To develop a cool feature in the smart-TV that can recognise five different gestures performed by the user which will help users control the TV without using a remote.
The gestures are continuously monitored by the webcam mounted on the TV.
Thumbs up: Increase the volume
Thumbs down: Decrease the volume
Left swipe: 'Jump' backwards 10 seconds
Right swipe: 'Jump' forward 10 seconds
Stop: Pause the movie
The training data consists of a few hundred videos categorised into one of the five classes. Each video (typically 2-3 seconds long) is divided into a sequence of 30 frames(images). These videos have been recorded by various people performing one of the five gestures in front of a webcam - similar to what the smart TV will use.

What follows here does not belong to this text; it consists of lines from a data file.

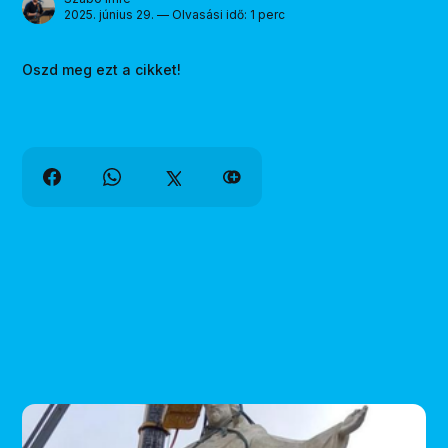
2025. június 29. — Olvasási idő: 1 perc
Oszd meg ezt a cikket!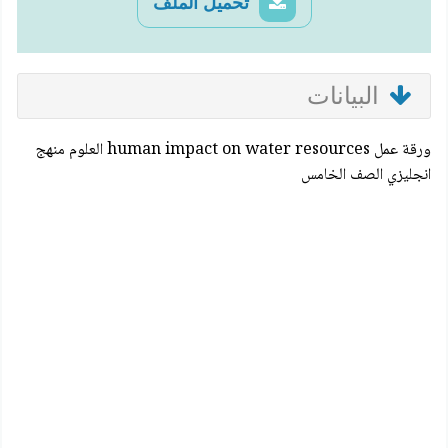
تحميل الملف
البيانات
ورقة عمل human impact on water resources العلوم منهج
انجليزي الصف الخامس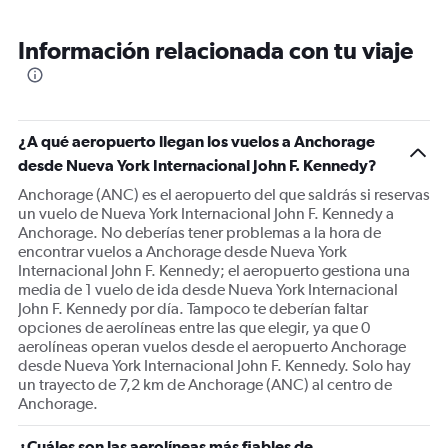
Range:
6
Información relacionada con tu viaje
categories.
The
chart
has
1
¿A qué aeropuerto llegan los vuelos a Anchorage
Y
desde Nueva York Internacional John F. Kennedy?
axis
displaying
Anchorage (ANC) es el aeropuerto del que saldrás si reservas
Number
un vuelo de Nueva York Internacional John F. Kennedy a
of
Anchorage. No deberías tener problemas a la hora de
flights.
encontrar vuelos a Anchorage desde Nueva York
Range:
Internacional John F. Kennedy; el aeropuerto gestiona una
0
media de 1 vuelo de ida desde Nueva York Internacional
to
John F. Kennedy por día. Tampoco te deberían faltar
15.
opciones de aerolíneas entre las que elegir, ya que 0
aerolíneas operan vuelos desde el aeropuerto Anchorage
desde Nueva York Internacional John F. Kennedy. Solo hay
un trayecto de 7,2 km de Anchorage (ANC) al centro de
Anchorage.
¿Cuáles son las aerolíneas más fiables de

Two Architectures: 3D Convs and CNN-RNN Stack:
CNN + RNN Stack architecture : One is the standard CNN + RNN architecture in which you pass the images of a video through a CNN which extracts a feature vector for each image, and then pass the sequence of these feature vectors through an RNN.
3D Convs : The other popular architecture used to process videos is a natural extension of CNNs - a 3D convolutional network.
There are a few key things to note about the conv-RNN architecture:
You can use transfer learning in the 2D CNN layer rather than training your own CNN GRU can be a better choice than an LSTM since it has lesser number of gates (and thus parameters).